Chinese food itu lebih terasa sreg kalau dimakan rame-rame bersama teman atau keluarga. Sambil ngobrol ketawa-ketiwi (makanya hampir dipastikan chinese restaurant di manapun akan terasa ribut dan penuh dengan suara seperti dengungan lebah).

Mungkin bebek kecerewetan dalam hal ini.

Yah, namanya juga bebek rewel =p
———————————————————————–

Tulisan serupa mengenai kegundahan seseorang pecinta pizza:
http://food.yahoo.com/blog/sliceamerica/579/a-slice-of-heaven-a-history-of-pizza-in-america

4 Comments

  1. Comment by yuku on May 27, 2008 8:26 am

    Bagus artikelnya mengilhami (loh, maksudnya mo tulis inspiratif). Tapi sayang skali yuku kurang mengenal bakmi, jarang makan bakmi~

  2. Comment by alien on June 17, 2008 8:48 pm

    hiaa bagus skalee biarpun puanjang..jadi keinget kwetiau abang2 di blakang smuki. biarpun kita makan di kelas yg ber-AC, tetep yahud karna sari abang2 uda menyerap ke partikel2 kwetiao =D
    ———————————————
    …………………….

    “Minum 1 gelas teh dalam 1 rombongan teguk” bukannye tu gelas gede kaya gelas bir gitu yeh bek..kembung atuw skali teguk..
    —————————————————————-
    hyup!! XD
    Itu kebiasaan bebek. Minuman penutup. Biasanya kalo makan sama keluarga di chinese restauran yang tehnya gelas bening biasa ya gitu. (Gluk… gluk… gluk… Resmi selesai…)

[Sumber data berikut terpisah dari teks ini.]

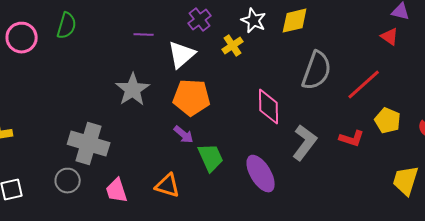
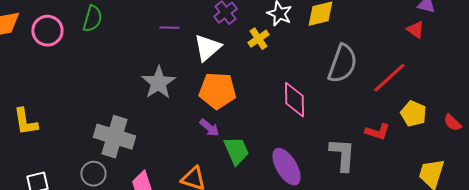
gray L-shape: (305, 143) -> (342, 155), moved, turned -33

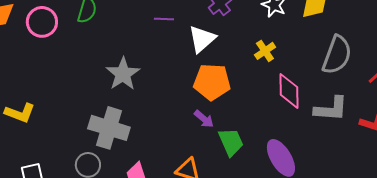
yellow cross: (258, 39) -> (265, 51), moved
gray star: (158, 83) -> (123, 74), moved
yellow L-shape: (25, 122) -> (20, 113), turned -60
gray L-shape: (342, 155) -> (331, 109), moved, turned 90

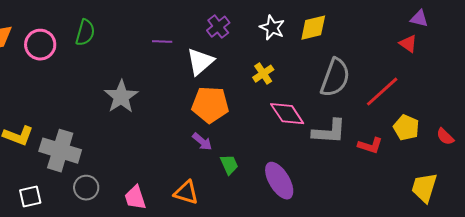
pink diamond: (289, 91) -> (287, 114), turned -33
gray cross: (109, 128) -> (60, 151), moved
green trapezoid: (231, 142) -> (229, 165), size x0.7

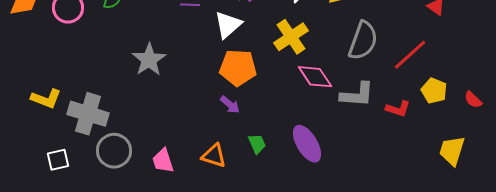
yellow cross: (263, 74) -> (291, 37), size x1.6
green trapezoid: (229, 165) -> (257, 144), moved
gray circle: (86, 188) -> (114, 151), size x1.4

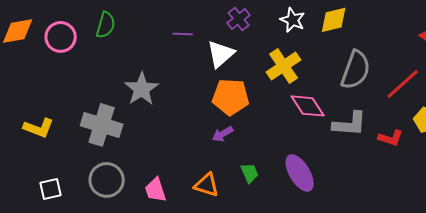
purple arrow: (230, 105) -> (223, 134), turned 110
gray cross: (88, 114) -> (102, 125), moved

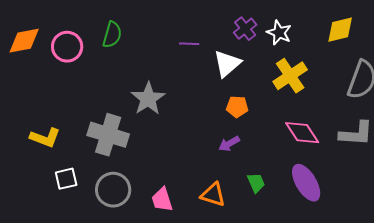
white star: (293, 20) -> (279, 33), moved
orange pentagon: (231, 97) -> (237, 107), size x0.6
pink diamond: (308, 106) -> (302, 133), moved
white square: (51, 189) -> (66, 179), moved

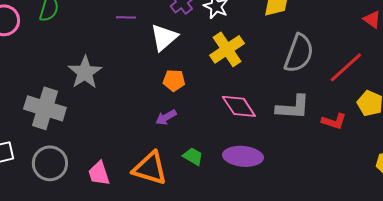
green trapezoid: (256, 183) -> (193, 156), turned -35
purple ellipse: (306, 183) -> (243, 156), turned -54
orange triangle: (213, 195) -> (150, 168), size x1.4

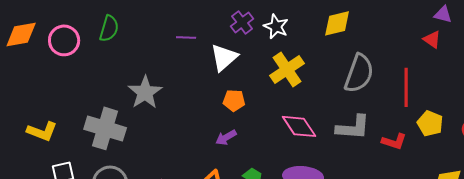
red line: (346, 67) -> (406, 87), turned -48

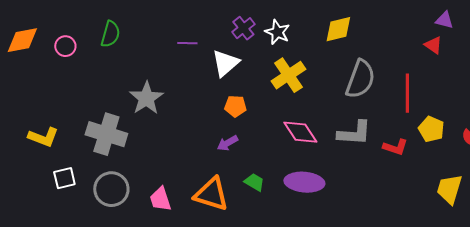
pink circle: (64, 40) -> (65, 46), size x0.7

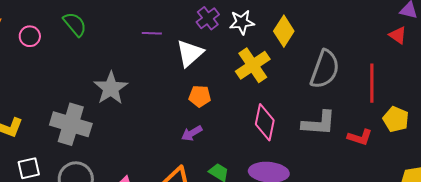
yellow diamond: (338, 29) -> (284, 31), moved, turned -44
white star: (277, 32) -> (242, 22), turned -30
green semicircle: (110, 34) -> (75, 24), turned -56
pink diamond: (300, 132) -> (265, 122), turned 45

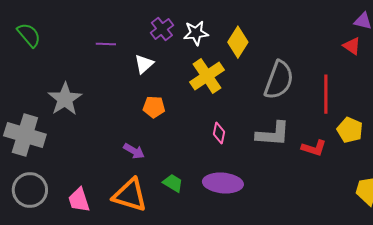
white triangle: (190, 53) -> (144, 64), size x0.7
pink diamond: (265, 122) -> (219, 133), size x0.6
purple arrow: (192, 133) -> (134, 151), moved, turned -120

    trus yg ttg resto chinese, haha iy juga si, makan chinese food tp di resto interior barat, yg enak jg jadi kurang enak..suasana cina encek2 apho apho tempoe dulu-nya kurang.

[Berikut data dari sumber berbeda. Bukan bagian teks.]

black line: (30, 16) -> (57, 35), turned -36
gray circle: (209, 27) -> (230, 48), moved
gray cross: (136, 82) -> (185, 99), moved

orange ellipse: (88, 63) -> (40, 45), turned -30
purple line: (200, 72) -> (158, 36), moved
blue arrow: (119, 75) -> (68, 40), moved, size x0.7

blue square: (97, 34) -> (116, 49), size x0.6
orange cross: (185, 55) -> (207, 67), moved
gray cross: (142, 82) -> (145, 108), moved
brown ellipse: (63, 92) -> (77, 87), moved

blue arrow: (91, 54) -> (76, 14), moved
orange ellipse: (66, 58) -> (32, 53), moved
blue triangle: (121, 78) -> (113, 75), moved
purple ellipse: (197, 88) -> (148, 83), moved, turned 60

    trus emank napa ye bakmi dicampur kuah?! gua sih suka yg becek2 tapi tak banjir ^-^
    ———————————————————–
    Ya itu ritual bebek.

    (bebek)

  3. Comment by Big Bear on September 4, 2008 12:37 am

    Bebek…apakah bakmi ini adalah bakmi tempat kita kencan terdahulu yang ditemani ama koko elo.. 😀
    ———————————————————-

    Hyup2!
    Btw, daku baru pulang nonton Turandot di esplanade.
    BUAGUSNYAAAA!!! T___T
    La Traviata yang beberapa bulan lalu bebek nonton di esplanade juga kebanting jauhhhh.

    (bebek)

  4. Comment by eyangputri on October 29, 2008 6:11 pm

    Mie ayam ooh mie ayam…!

    Buat gue gak ada yang ngalahin rasa mie ayam di bawah jembatan penyeberangan jalan wahidin, lapangan banteng.

    Biarpun tempatnya agak jorok, got khas jakarta yang warna keitem-iteman, air dikit, segerombolan ikan cethul kecil2 berenang kesana kemari nyari perhatian ples bau anyir comberan… kalo mangkuk mie udah di tangan, tetep aja jakun ini ketarik ke bawah sambil nggelontorin segenggam ludah!

    Ueenake poolll…!

    Porsinya raksasa, mienya putih halus bulet lonjong (gak pipih ato sedikit persegi…! yg menandakan mie buatan mesin…!!!), gak terselip sedikitpun tulang ayam di sana, pangsit yang hmmmm digigit lembut dan yummy!

    tunggu….!

    tak nikmati dulu pesona netesnya air liurku…!

    Wis lah gak usah banyak kata-kata! pokoknya bebek rewel dan bebek-bebek laen pasti langsung tahu dimana lidah gue berpihak…!

    ngemeng-ngemeng, ada mie bebek gak ya???